By the end of the 1920s, the magazine took on a style more imitative of the most prominent literary magazine of the time. “The schtick of these college humor magazines was that they were all trying to be little New Yorker magazines,” says Hamlet. One of the ways college humor magazines imitated the New Yorker was through monthly gossip columns. But, to modern readers lacking inside information, many of the jokes of that era fall flat. A look at the Octopus’s 1929 SCANDALS columns gives a candid glimpse into the lives of students: “Summer has come! A lemonade stand at the corner of Lake and Langdon has put up a bright new orange and green awning. Already it has been used as a parking place for couples. Yes, that’s the honest truth!”
1930s: The Octopus Grows Up
The content of the magazine grew more complex — and, at times, more mature —during the 1930s. By 1939, as the world had slipped into war, the November issue’s On Second Thought column felt all grown up in its wartime politics in this lead-off item: “Senator Carter Glass said of Adolf Hitler, ‘His word isn’t worth a thrip.’ Thrip is an English slang for threepence; the Chicago Tribune had better frisk Senator Glass for more foreign propaganda.” Luckily, the column didn’t stay serious for long: “The birth rate in all democratic countries is falling off rapidly. Isn’t there something we can do about this?”

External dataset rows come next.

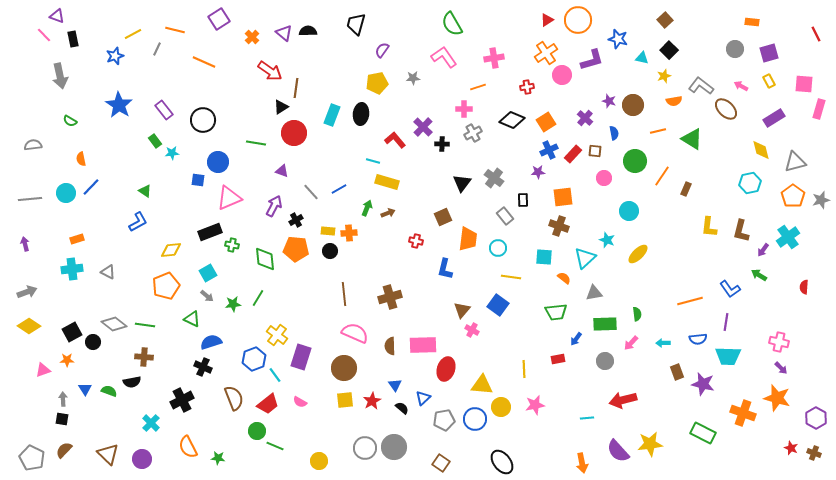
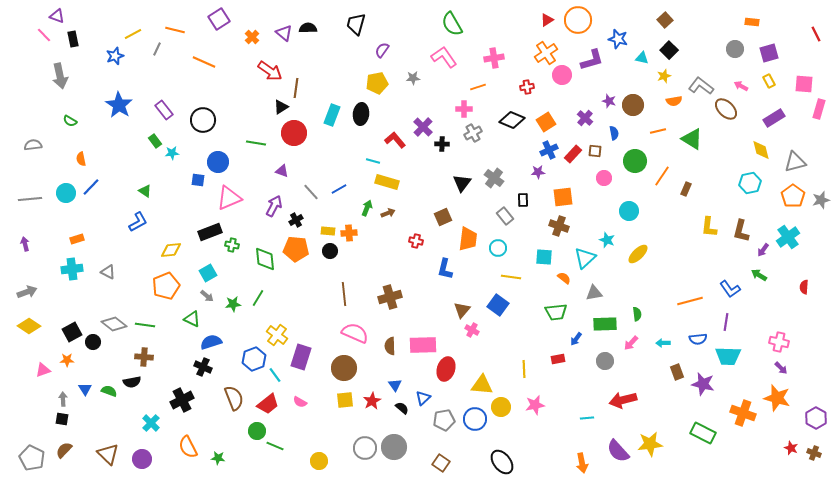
black semicircle at (308, 31): moved 3 px up
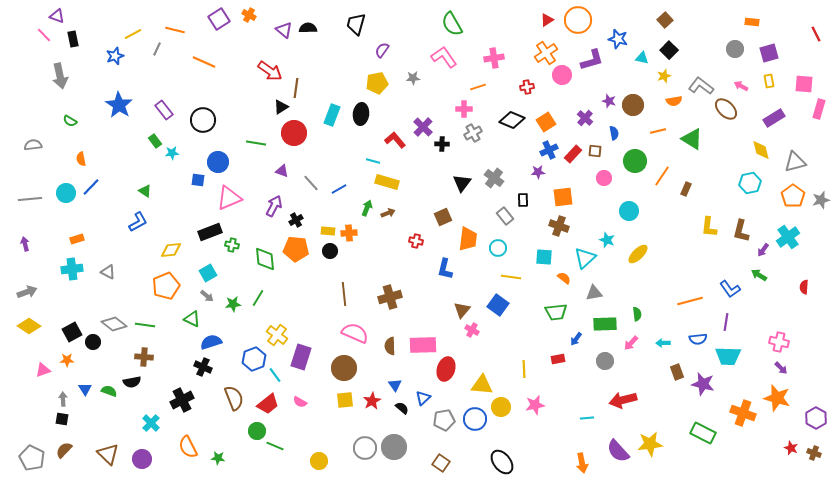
purple triangle at (284, 33): moved 3 px up
orange cross at (252, 37): moved 3 px left, 22 px up; rotated 16 degrees counterclockwise
yellow rectangle at (769, 81): rotated 16 degrees clockwise
gray line at (311, 192): moved 9 px up
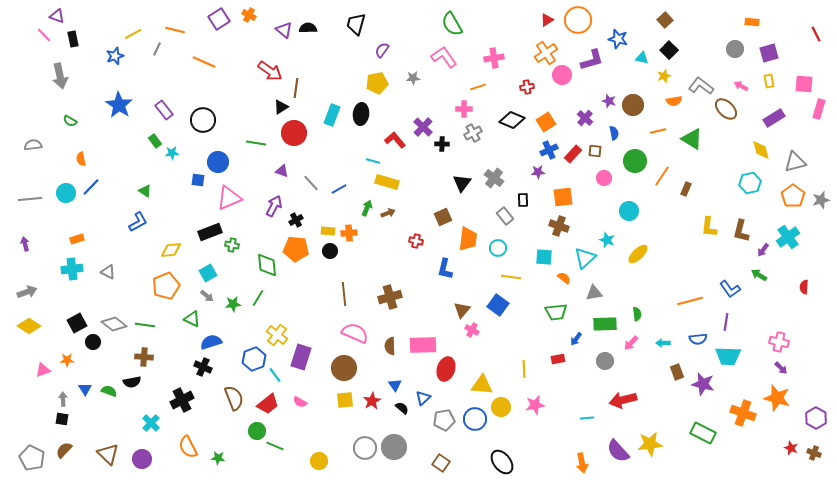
green diamond at (265, 259): moved 2 px right, 6 px down
black square at (72, 332): moved 5 px right, 9 px up
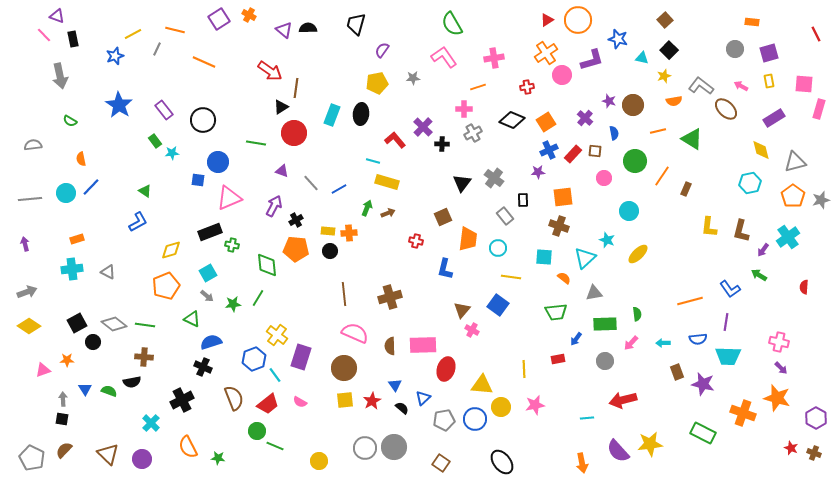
yellow diamond at (171, 250): rotated 10 degrees counterclockwise
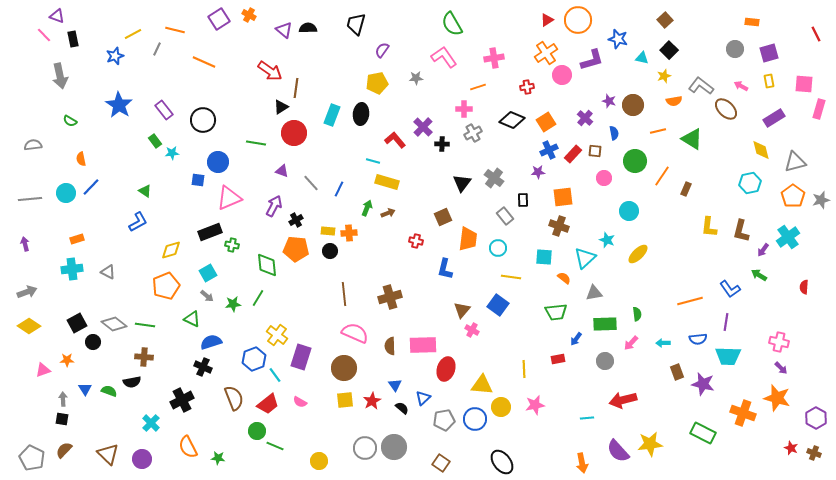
gray star at (413, 78): moved 3 px right
blue line at (339, 189): rotated 35 degrees counterclockwise
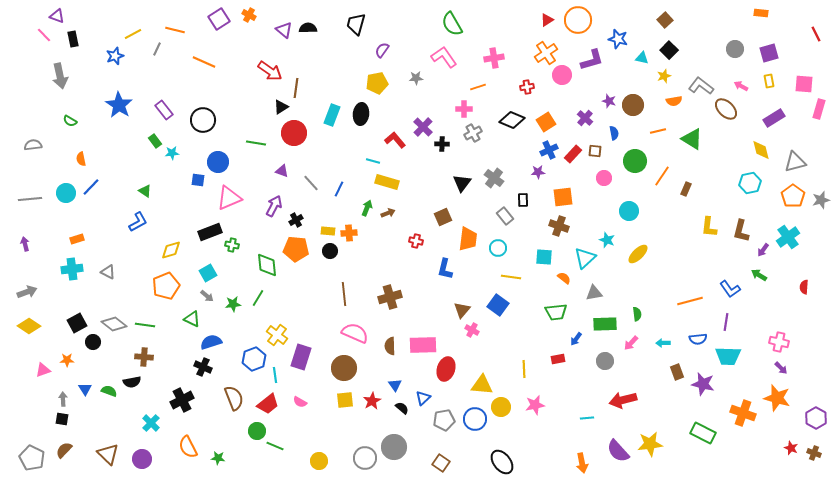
orange rectangle at (752, 22): moved 9 px right, 9 px up
cyan line at (275, 375): rotated 28 degrees clockwise
gray circle at (365, 448): moved 10 px down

That same year, a cartoon feature chronicled the life of coed Clara Netwick in Life Discloses the Happy Weekend of a Wisconsin Coed. Showing Clara and her date, Hubert Fidgets, amid a ballroom filled with dancing couples, the caption reads: “This is the Polygon Dance, which engineers go to as part of their socializing process (including a subscription to the Wisconsin Engineer). Clara’s girdle is too tight, and Great Hall is overheated. Everything points to a lovely evening for this young couple.”
1940s: The Magazine Hits its Stride
It is this sort of intimate look at the ridiculousness of life as a student that would probably capture the imagination of the modern reader. Candid, close-up content related to student life continued into the 1940s and beyond. During this period, the magazine begins to have more illustrations, cartoons, and special features with inventive designs.

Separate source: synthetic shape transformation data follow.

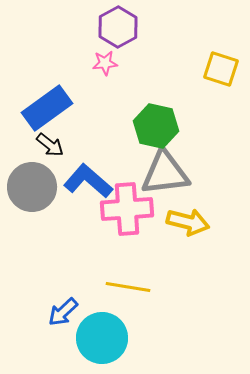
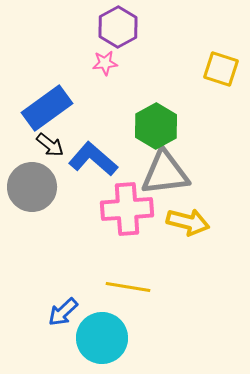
green hexagon: rotated 18 degrees clockwise
blue L-shape: moved 5 px right, 22 px up
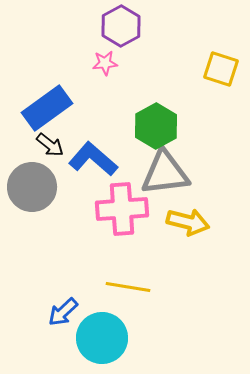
purple hexagon: moved 3 px right, 1 px up
pink cross: moved 5 px left
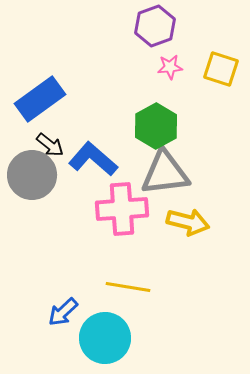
purple hexagon: moved 34 px right; rotated 9 degrees clockwise
pink star: moved 65 px right, 4 px down
blue rectangle: moved 7 px left, 9 px up
gray circle: moved 12 px up
cyan circle: moved 3 px right
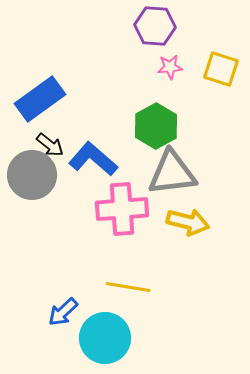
purple hexagon: rotated 24 degrees clockwise
gray triangle: moved 7 px right
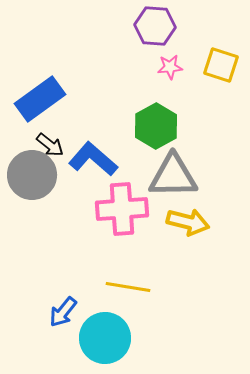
yellow square: moved 4 px up
gray triangle: moved 1 px right, 3 px down; rotated 6 degrees clockwise
blue arrow: rotated 8 degrees counterclockwise
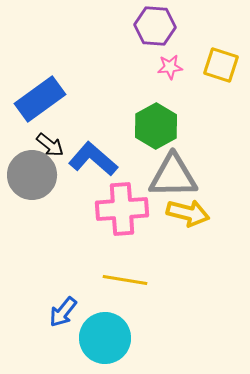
yellow arrow: moved 9 px up
yellow line: moved 3 px left, 7 px up
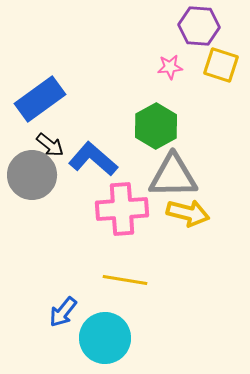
purple hexagon: moved 44 px right
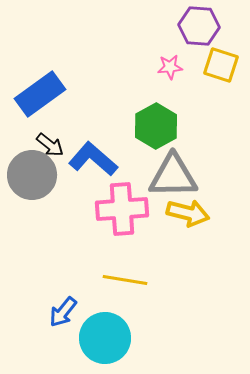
blue rectangle: moved 5 px up
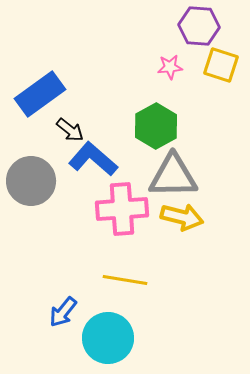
black arrow: moved 20 px right, 15 px up
gray circle: moved 1 px left, 6 px down
yellow arrow: moved 6 px left, 4 px down
cyan circle: moved 3 px right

One such design was on the March 1949 issue’s cover: a spoof of a Daily Cardinal front page (listing a price of “Too Much per copy”). The Octopus produced its own version of the student newspaper on newsprint and bound it into the middle of the magazine. The mock newspaper included articles such as, “Student Board Split, 17–1, In Surprise Action,” “Co-eds Demand Beard Suffrage,” and “Student Bored by Smorgasbord Editorial Board.” This send-up of “real news” publications such as the Daily Cardinal — one of dozens by the Octopus — is still replicated today in another publication with Madison roots: the Onion.
As always, corny jokes abounded in the 1940s. But by 1949, these short chucklers grew in quality:
“Look, is that lady’s dress torn or am I seeing things?”
First drunk: “Shay, know what time is it?”
Second drunk: “Yeah.”
First drunk: “Thanksh.”
1950s: Breaking Rules
The 1950s saw more photography and a greater variety of genres. A November 1954 issue featured “Ane Illustraeted Histourie ofe Womenn’s Fasshion: Europe and the Near East — 2900 B.C. to 1900 A.D.” This three-page article featured hand-drawn illustrations and began with, “It is written in small print somewhere in the scriptures that at the sight of woman’s first attempt at fashion design, man issued forth the first laugh.”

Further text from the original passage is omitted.